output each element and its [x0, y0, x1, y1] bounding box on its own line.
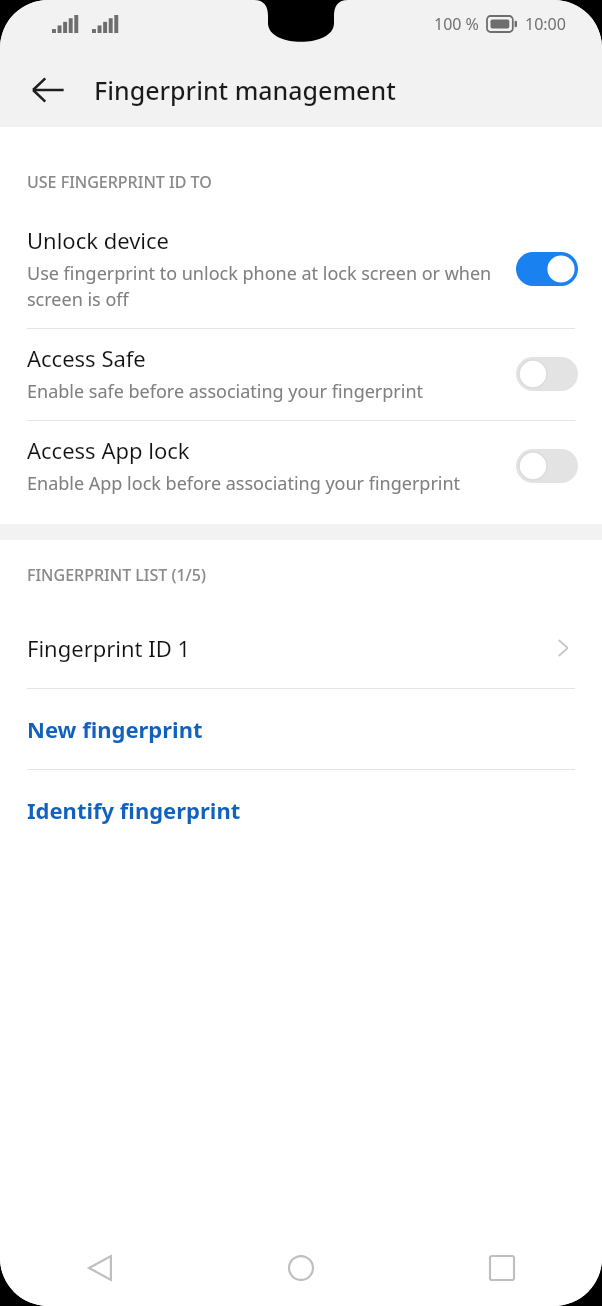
button[interactable]: Back: [0, 1230, 200, 1306]
button[interactable]: Identify fingerprint: [0, 770, 602, 850]
button[interactable]: On: [516, 252, 578, 286]
staticText: 10:00: [525, 13, 566, 35]
button[interactable]: New fingerprint: [0, 689, 602, 769]
button[interactable]: Back: [22, 64, 74, 116]
staticText: Identify fingerprint: [27, 795, 241, 825]
staticText: Unlock device: [27, 225, 170, 255]
staticText: Enable safe before associating your fing…: [27, 379, 424, 404]
button[interactable]: Recent apps: [401, 1230, 602, 1306]
staticText: Use fingerprint to unlock phone at lock …: [27, 261, 502, 312]
staticText: New fingerprint: [27, 714, 203, 744]
staticText: USE FINGERPRINT ID TO: [27, 171, 212, 193]
button[interactable]: Off: [516, 449, 578, 483]
staticText: Access App lock: [27, 435, 190, 465]
staticText: Fingerprint management: [94, 73, 396, 107]
button[interactable]: Off: [516, 357, 578, 391]
button[interactable]: Access App lock: [0, 421, 602, 512]
staticText: Fingerprint ID 1: [27, 633, 552, 663]
staticText: 100 %: [434, 13, 479, 35]
button[interactable]: Access Safe: [0, 329, 602, 420]
button[interactable]: Fingerprint ID 1: [0, 608, 602, 688]
button[interactable]: Home: [200, 1230, 401, 1306]
staticText: Access Safe: [27, 343, 146, 373]
button[interactable]: Unlock device: [0, 211, 602, 328]
staticText: Enable App lock before associating your …: [27, 471, 461, 496]
staticText: FINGERPRINT LIST (1/5): [27, 564, 206, 586]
■ ■ ■
The task
When you restate the listing, keep every word as it is and drop the pictures.

Result of the exercise
output each element and its [x0, y0, x1, y1] bounding box on its own line.
button[interactable]: Back: [0, 1230, 200, 1306]
button[interactable]: Identify fingerprint: [0, 770, 602, 850]
button[interactable]: On: [516, 252, 578, 286]
staticText: 10:00: [525, 13, 566, 35]
button[interactable]: New fingerprint: [0, 689, 602, 769]
button[interactable]: Back: [22, 64, 74, 116]
staticText: Identify fingerprint: [27, 795, 241, 825]
staticText: Unlock device: [27, 225, 170, 255]
staticText: Enable safe before associating your fing…: [27, 379, 424, 404]
button[interactable]: Recent apps: [401, 1230, 602, 1306]
staticText: Use fingerprint to unlock phone at lock …: [27, 261, 502, 312]
staticText: New fingerprint: [27, 714, 203, 744]
staticText: USE FINGERPRINT ID TO: [27, 171, 212, 193]
button[interactable]: Off: [516, 449, 578, 483]
staticText: Access App lock: [27, 435, 190, 465]
staticText: Fingerprint management: [94, 73, 396, 107]
button[interactable]: Off: [516, 357, 578, 391]
button[interactable]: Access App lock: [0, 421, 602, 512]
staticText: Fingerprint ID 1: [27, 633, 552, 663]
staticText: 100 %: [434, 13, 479, 35]
button[interactable]: Access Safe: [0, 329, 602, 420]
button[interactable]: Fingerprint ID 1: [0, 608, 602, 688]
button[interactable]: Home: [200, 1230, 401, 1306]
staticText: Access Safe: [27, 343, 146, 373]
button[interactable]: Unlock device: [0, 211, 602, 328]
staticText: Enable App lock before associating your …: [27, 471, 461, 496]
staticText: FINGERPRINT LIST (1/5): [27, 564, 206, 586]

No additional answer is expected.